Une seule lauréate plutôt. C’est en effet le cabinet parisien Pascale Guédot qui a été retenu en association avec l’agence d’architecture bisontine Amiot-Lombard. La fonctionnalité des lieux et sa parfaite inclusion dans l’environnement urbain ont été des éléments essentiels dans le choix final. La présentation du projet a déclenché de nombreuses réactions, quelques-unes avaient des arrières pensées électoralistes. Pendant deux heures on a parlé réchauffement climatique et climatisation de la bibliothèque, coûts de fonctionnement et amplitudes d’ouverture. Le dépassement du budget initial de 60 millions d’Euros est même évoqué alors que “le premier coup de crayon n’a pas été tracé” s’empresse de répondre Jean-Louis Fousseret.

Si Besançon m’était conté
Grande bibliothèque de Besançon
Au long de l’avenue du 8 mai, la nouvelle grande bibliothèque s’associe aux vieilles pierres de l’aile Saint Bernard ©RSI Studio

Quand Louis XIV a construit le château de Versailles, quand François Mitterand a fait restaurer le musée du Louvre et ses pyramides, il fallait respecter les budgets. Mais qu’il s’agisse de Colbert ou de Jacques Delors les grands argentiers de l’époque, la vision d’une transformation profonde de l’architecture et du patrimoine était le but ultime.

L’hôpital Saint-Jacques et sa cour d’honneur est un joyau du XVIIIème siècle, la bibliothèque municipale de Besançon est la plus ancienne de France ouverte au public depuis 1694. Porte d’entrée de la ville, à quelques centaines de mètres du fabuleux musée des Beaux-Arts et d’Archéologie, du palais Granvelle et d’un accès « peut-être » facilité à la Citadelle, le pôle Saint-Jacques ne mérite pas les petites querelles de cour de récréation.

Une grande bibliothèque pour une ville rayonnante
Grande bibliothèque de Besançon
L’atrium très ouvert commande les différents lieux de lecture et de recherche ©RSI Studio

Sur plus de 10 000m² couverts dont 6 000m² de médiathèque et près de 4 000m² pour la bibliothèque universitaire, le bâtiment de verre, de laiton, de pierre et de bois largement ouvert sur l’extérieur abritera 660 000 ouvrages (dont 160 000 en accès libre). Les fonds très riches de la bibliothèque de conservation y trouveront un nouvel écrin à leur hauteur.  Au long de l’avenue du 8 mai, faisant face à la promenade Chamars, elle sera le marqueur d’un nouveau quartier mariant l’innovation technologique et le patrimoine ancien. D’une capacité de 1 700 places pour le public, la grande bibliothèque saura accueillir les enfants comme les chercheurs.

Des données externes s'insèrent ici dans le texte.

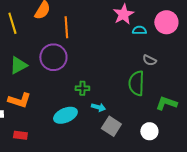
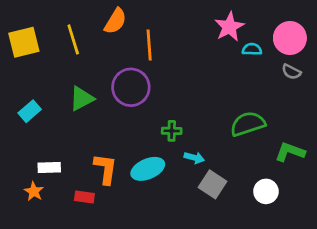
gray semicircle: (149, 60) -> (291, 72), moved
green semicircle: (136, 83) -> (248, 124), turned 70
orange L-shape: (19, 100) -> (106, 169), moved, turned -100

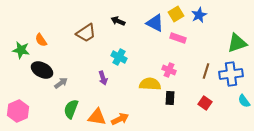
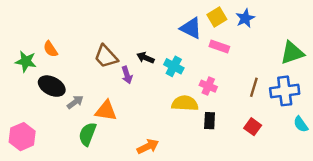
black arrow: (118, 21) -> (145, 58), moved
brown trapezoid: (86, 33) -> (106, 56), moved, turned 80
cyan cross: (119, 57) -> (174, 66), moved
purple arrow: (103, 78) -> (127, 75), moved
orange triangle: (97, 117) -> (106, 111), moved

La déconstruction débutera en avril 2020 pour une construction du bâtiment en 2022 qui sera inauguré en 2025. Pour un projet dans les cartons depuis plusieurs décennies, on peut attendre encore 5 ans.

D’ici là, il ne faudrait pas qu’une nouvelle équipe municipale et communautaire la joue “petit bras” au nom de telle ou telle idéologie. Le projet de maitrise d’œuvre a été voté à l’unanimité. On aura même noté les félicitations appuyées à Jean-Louis Fousseret pour avoir su porter ce projet difficile, autant de la part de certains de ses anciens amis que des ennemis d’hier.